路傍には「淀橋」の柱と同じものが埋め込まれています。


 (10:03)そば粉用の石臼〔直径約1.8m〕。石森製粉ビル玄関前。

 江戸時代、青梅街道は江戸五街道に次ぐ重要幹線道路でした。江戸城築城のために青梅に産出する石灰を運ぶ役割として開設されましたが、泰平の世になると、多摩地域の物資輸送路というライフラインに変わりました。中野宿は最後の宿場町にあたり、すべての物資の集荷地としてにぎわったのです。
豊かな原料はやがて地場産業を発展させます。大豆から味噌・醤油生産などの醸造業、麦・蕎麦からは製粉業が興りました。浅田醸造所・石森製粉、いまでも現役のあぶまた味噌などが有名でした。
 明治になって造られた浅田ビールは内国博覧会で一等賞を得ました。その後、ビール醸造業は合併吸収が繰り返され、浅田ビールは最終的にはキリンビールの傘下に入りました。
 また、江戸の信州そばの中身は中野の蕎麦粉という話もあります。当時、信州の蕎麦粉は中仙道を辿りながら江戸に入ってきました。御存じのとおり中仙道には沢山の宿場があります。中継地点が多いほど運ばれる物資の価格は高くなります。

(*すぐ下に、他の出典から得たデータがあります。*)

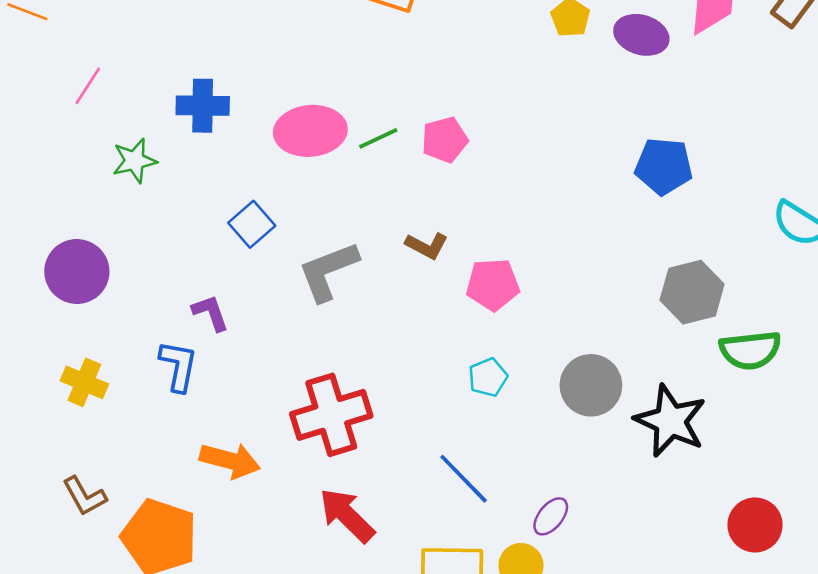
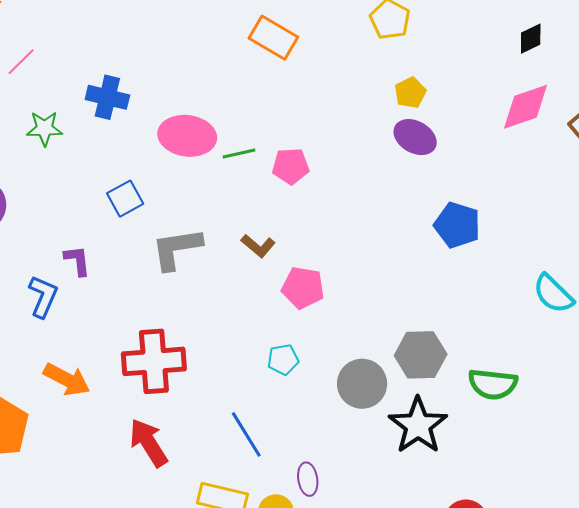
purple ellipse: (641, 35) -> (415, 137), moved
gray hexagon: (692, 292) -> (421, 355), moved
purple ellipse: (551, 516) -> (308, 479), turned -60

一方、深大寺そばで有名な多摩地域でも蕎麦粉の生産が行われていました。ここでおわかりの通り、道筋が短く宿場の少ない青梅街道の蕎麦粉は安いのです。
 しかし、悔しいかな江戸っ子達は、中野(多摩)の蕎麦粉を使いながらも、信州・更科・戸隠などとブランド名をつけて大いに儲けたのでした。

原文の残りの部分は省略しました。